The 8.5 percent revaluation benefits the 142,045 Navarreans who receive a contributory pension. Most of them, 97,302, correspond to retirement pensions.
The government delegate recalls that, if the reform of the previous executive, which anticipated an increase of 0.25 percent, had been maintained, the increase in the average retirement pension in the Foral Community would have been 3.17 euros this year and 15.78 euros since 2018.
José Luis Arasti highlights the commitment of the central government to the revaluation of pensions, which is a guarantee of purchasing power and “an intrinsic part of the right to a public pension”. The government delegate pointed out that “despite the pressures, it is an unwavering commitment of this government, an expression of solidarity with those who have contributed and deserve protection commensurate with their efforts.”
The cost of the revaluation to 8.5% is 13,600 million euros for the whole of 2023. If you add the 15% increase in non-contributory pensions and the Minimum Vital Income, this figure amounts to 14.5 billion euros.
Provide certainty in uncertain times
The government delegate stresses that the revaluation of pensions brings certainty to pensioners at a time of high inflation and great international uncertainty due to the war in Ukraine because their purchasing power is guaranteed. “With the People’s Party formula, the increase would have been a meagre 0.25%, 48 euros per year on average compared to the current more than 1,500, which would have meant a strong loss of resources for pensioners,” says Arasti.

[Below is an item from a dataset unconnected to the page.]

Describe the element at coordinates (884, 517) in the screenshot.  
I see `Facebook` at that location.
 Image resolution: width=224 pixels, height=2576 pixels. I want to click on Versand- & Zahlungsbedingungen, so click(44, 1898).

It also considers that the current reform is positive for everyone: current pensioners maintain their purchasing power, and future pensioners have confidence that their pensions will be backed by a strong system that guarantees income protected from price rises. “This reinforces social cohesion and the principle of solidarity between generations,” says the government delegate.
A measure compatible with the sanitation of the system
José Luis Arasti stresses that “thanks to this Government of Spain, the maintenance of purchasing power is now an unbreakable right of pensioners”. It also recalls that the revaluation has the maximum social and political legitimacy, following the recommendations of the Toledo Pact and the great agreement with the social partners of 2021.
In addition, it ensures that it is compatible with the strengthening of the accounts of the Public Pension System, since the measures of protection and improvement of the quality of employment promoted, among other actions, by the labor reform are improving income and moving towards budgetary balance. In fact, this year a record income is forecast for social contributions, which will amount to 10.9% of the total GDP. The Social Security deficit, which in 2018 was 1.6 percent of the Gross Domestic Product this year, is expected to end at around 0.5%.